Modi is seeking to raise the status that India, the world’s most populous country at 1.4 billion and its fifth-largest economy, has on the world stage as a manufacturing and diplomatic powerhouse in the wake of strained ties with neighboring China.

The press conference itself was a reflection of contrasting political traditions, marking the first time Modi has taken questions in such a format in his nine-year tenure. He took one question apiece from an American and an Indian journalist selected in advance.

Modi’s visit was not without controversy. His planned speech later on Thursday to a joint meeting of Congress, normally an affirmation of a visiting leader from an allied nation, was set to be boycotted by a raft of liberal lawmakers.

As some 7,000 well-wishers gathered for a colorful opening ceremony at the White House, a far smaller group of demonstrators gathered blocks away to protest the Biden administration’s coziness with Modi.

For Biden, the benefits of engaging with the world’s biggest democracy at a moment of increased tensions with rival China have outweighed both the costs and risks.

“The challenges and opportunities facing the world in this century require that India and the United States work and lead together, and we are,” Biden said as he welcomed Modi to the White House.

He promised to discuss human rights, freedom and the rule of law with Modi, and told reporters after their talks that they had a “straight forward” discussion.

Asked by a US reporter about what steps he would take to improve the rights of Muslims and other minorities, Modi said “there’s absolutely no space for discrimination” in India.

A festival-like morning ceremony at the White House featured a cappella group Penn Masala performing renditions of songs by the American group Maroon 5 as well as from movies featuring Bollywood superstar Shah Rukh Khan.

After Modi addresses Congress, Biden is set to host the Indian leader for a glittering state dinner on Thursday evening.

New US-India deals

Biden administration officials say sweeping agreements to be announced on semiconductors, critical minerals, technology, space cooperation and defence cooperation and sales will ring in a new era in relations between the two countries.

Some are aimed at diversifying supply chains to reduce dependence on China. Others are aimed at cornering the market in advanced technologies that may feature on the battlefields of the future.

The United States has sought to address China’s rising influence in the Indo-Pacific region by bolstering defense ties with countries like India, Japan, Australia, South Korea as well as countries across the Pacific and Southeast Asia.

India’s largest trading partner is the US, but the U.S. has much larger trading relationships with China, the EU, and North American neighbors.

Biden and Modi will sign off on a deal to allow General Electric to produce jet engines in India to power Indian military aircraft, through an agreement with Hindustan Aeronautics.

US Navy ships in the region will be able to stop in Indian shipyards for repairs under a maritime agreement, and India will procure US-made armed MQ-9B SeaGuardian drones.

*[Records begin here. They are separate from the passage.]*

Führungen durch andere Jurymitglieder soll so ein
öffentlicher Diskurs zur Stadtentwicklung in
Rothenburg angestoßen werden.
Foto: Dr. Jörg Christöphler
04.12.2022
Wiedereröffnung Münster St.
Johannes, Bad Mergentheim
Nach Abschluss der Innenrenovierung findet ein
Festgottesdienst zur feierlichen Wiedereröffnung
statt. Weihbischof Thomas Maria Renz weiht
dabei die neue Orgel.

US chipmaker Micron Technology’s plans a $2.7 billion semiconductor testing and packaging unit, to be built in Modi’s home state of Gujarat. The US will also make it easier for skilled Indian workers to get and renew US visas.

India also agreed to join the US-led Artemis Accords on space exploration and to work with NASA on a joint mission to the International Space Station in 2024.

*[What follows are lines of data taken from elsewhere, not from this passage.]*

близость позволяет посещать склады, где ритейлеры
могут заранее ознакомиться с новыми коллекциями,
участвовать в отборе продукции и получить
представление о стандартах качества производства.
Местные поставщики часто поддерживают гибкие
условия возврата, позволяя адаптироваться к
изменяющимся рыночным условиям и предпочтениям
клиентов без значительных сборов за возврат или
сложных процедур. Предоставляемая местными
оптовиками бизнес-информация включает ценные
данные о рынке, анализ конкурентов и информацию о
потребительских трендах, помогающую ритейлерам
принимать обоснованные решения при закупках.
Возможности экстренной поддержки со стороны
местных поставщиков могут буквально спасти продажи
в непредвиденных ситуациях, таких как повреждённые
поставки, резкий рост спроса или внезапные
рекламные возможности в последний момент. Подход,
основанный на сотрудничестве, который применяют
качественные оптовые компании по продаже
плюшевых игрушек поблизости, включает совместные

Progressive lawmakers boycott

The flurry of agreements comes as some lawmakers have raised serious concerns about democratic backsliding in India.

Several progressive Democrats - including US Representatives Alexandria Ocasio-Cortez, Ilhan Omar and Rashida Tlaib - said they would boycott Modi’s address to Congress.

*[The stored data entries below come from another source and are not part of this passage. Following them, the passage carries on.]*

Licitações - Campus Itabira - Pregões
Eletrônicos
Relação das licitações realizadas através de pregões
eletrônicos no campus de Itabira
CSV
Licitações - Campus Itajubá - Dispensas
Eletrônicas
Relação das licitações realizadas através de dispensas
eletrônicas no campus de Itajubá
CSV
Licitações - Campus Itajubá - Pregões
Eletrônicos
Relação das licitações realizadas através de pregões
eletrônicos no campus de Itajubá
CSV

“I encourage my colleagues who stand for pluralism, tolerance and freedom of the press to join me in doing the same,” Ocasio-Cortez said Wednesday on Twitter.

Meanwhile, Republican House of Representatives Speaker Kevin McCarthy told reporters he was planning a bipartisan congressional delegation to India in October.

Modi has been to the United States five times since becoming prime minister in 2014, but the trip is his first with the full diplomatic status of a state visit. He will address US CEOs at a reception on Friday, as American companies plan new investments in India.